O principal objetivo da Sabesp, ao reduzir a pressão da água, é reduzir as perdas de água decorrentes dos vazamentos existentes em sua rede. O próprio presidente da Sabesp, no artigo publicado pela Folha de S.Paulo, admitiu isso, ao escrever: “Naturalmente, a Sabesp sabe que a redução de pressão pode causar transtornos à população. Essa redução, porém, é necessária para diminuir o vazamento das tubulações enterradas no solo. Trata-se de um mal maior, que seria a exaustão da pouca água ainda armazenada nos grandes reservatórios”.

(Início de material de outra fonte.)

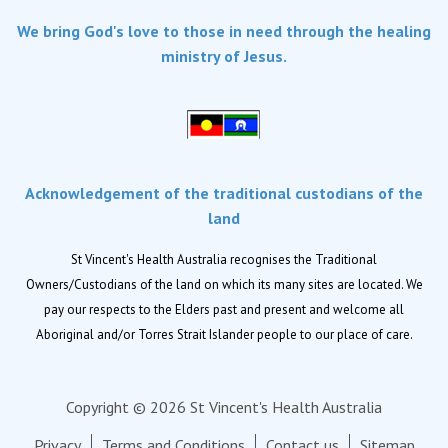
Services
We bring God's love to those in need through the healing
Dementia Care
ministry of Jesus.
Home care
Palliative Care
Residential aged care
Respite Care
Acknowledgement of the traditional custodians of the
Retirement living
land
Locations
St Vincent's Health Australia recognises the Traditional
Owners/Custodians of the land on which its many sites are located. We
Location finder
pay our respects to the Elders past and present and welcome all
Aboriginal and/or Torres Strait Islander people to our place of care.
News
News and events
Copyright © 2026 St Vincent's Health Australia
Newsletters
Privacy
Terms and Conditions
Contact us
Sitemap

Tudo isso diverge das declarações dadas pelo governador Geraldo Alckmin, ao comentar sobre os casos de falta de água pelos quais passa diariamente parte dos paulistanos. Desde o início da crise, Alckmin insiste em dizer que essas ocorrências se devem ao fato de que essas pessoas não têm caixas-d’água em casa _conforme determina a lei, ele costuma afirmar.
Volume é suficiente para abastecer 5,7 milhões de pessoas
A água perdida pela Sabesp entre janeiro e maio deste ano (151 dias) devido aos vazamentos em sua rede de distribuição daria para abastecer cerca de cerca de 5,7 milhões de pessoas durante esse período.

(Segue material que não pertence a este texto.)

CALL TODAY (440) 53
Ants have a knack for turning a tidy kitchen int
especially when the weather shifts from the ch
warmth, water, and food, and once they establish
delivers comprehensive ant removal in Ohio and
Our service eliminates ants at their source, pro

Esse contingente supera a quantidade de clientes atualmente abastecida pelo sistema Cantareira, que é de aproximadamente 5 milhões _antes da crise, esse conjunto de reservatórios abastecia 8,8 milhões de consumidores.
Para chegar a esse número, a reportagem utilizou como parâmetro o consumo médio de água per capita no Brasil, que é de 166,3 litros ao dia, segundo o último cálculo feito pelo
SNIS (Sistema Nacional de Informações sobre Saneamento), em 2013.

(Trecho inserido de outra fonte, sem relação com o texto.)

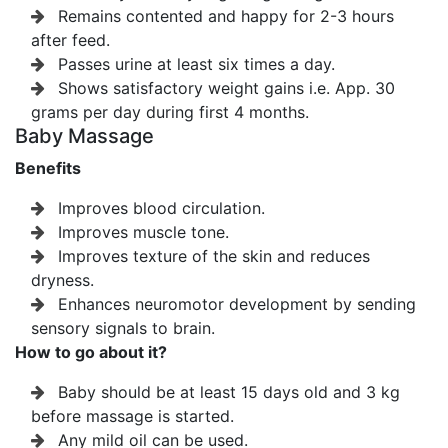
Remains contented and happy for 2-3 hours
after feed.
Passes urine at least six times a day.
Shows satisfactory weight gains i.e. App. 30
grams per day during first 4 months.
Baby Massage
Benefits
Improves blood circulation.
Improves muscle tone.
Improves texture of the skin and reduces
dryness.
Enhances neuromotor development by sending
sensory signals to brain.
How to go about it?
Baby should be at least 15 days old and 3 kg
before massage is started.
Any mild oil can be used.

Número de vazamentos surpreendeu pesquisadora de Stanford
Convidada pelo governo de São Paulo a vir ao Brasil para ajudar a encontrar soluções para a atual crise, em dezembro de 2014, a pesquisadora da Universidade de Stanford, na Califórnia, Newsha Ajami, surpreendeu-se com a quantidade de água que não chega às torneiras dos paulistanos devido aos vazamentos existentes nas tubulações da Sabesp.
Em entrevista ao jornal "Folha de S.Paulo", Newsha afirmou: “O sistema do Estado tem cerca de 40% a 45% de vazamentos, então eu me concentraria em aumentar a eficiência ao invés de racionar”.
Ao falar sobre o que deveria ser feito para contornar a atual crise no curto prazo, ela respondeu: “A primeira medida deveria ser consertar os vazamentos”.
Por que isso é importante?
A
Lei nº 9.433/97 (Política Nacional de Recursos Hídricos) prevê que a água “é um bem de domínio público” e que um dos objetivos dessa política é “assegurar à atual e às futuras gerações a necessária disponibilidade de água, em padrões de qualidade adequados aos respectivos usos”.
Essa mesma lei federal determina ainda que “a gestão dos recursos hídricos deve ser descentralizada e contar com a participação do Poder Público, dos usuários e das comunidades”.
Em julho de 2010, a Assembleia Geral da
ONU (Organização das Nações Unidas) reconheceu o acesso a uma água de qualidade e a instalações sanitárias adequadas como um direito humano.
Obra do sistema Guarapiranga, que ampliou capacidade de abastecimento do manancial. Foto: Daniel Guimarães/A2 (20/07/2015)
Maioria dos consertos é feita entre a rede e os imóveis, afirma empresa
A Sabesp disse em nota que "os números citados são referentes apenas aos reparos realizados em sua rede de distribuição de água". "Ou seja, não incluem consertos efetuados nos ramais _as tubulações que conectam os imóveis à rede, que correspondem à maior parte dos vazamentos atendidos pela companhia".
De acordo com a empresa, " com a redução da pressão na rede, medida adotada para reduzir o desperdício de água, era previsível que o número de vazamentos registrados apresentasse queda".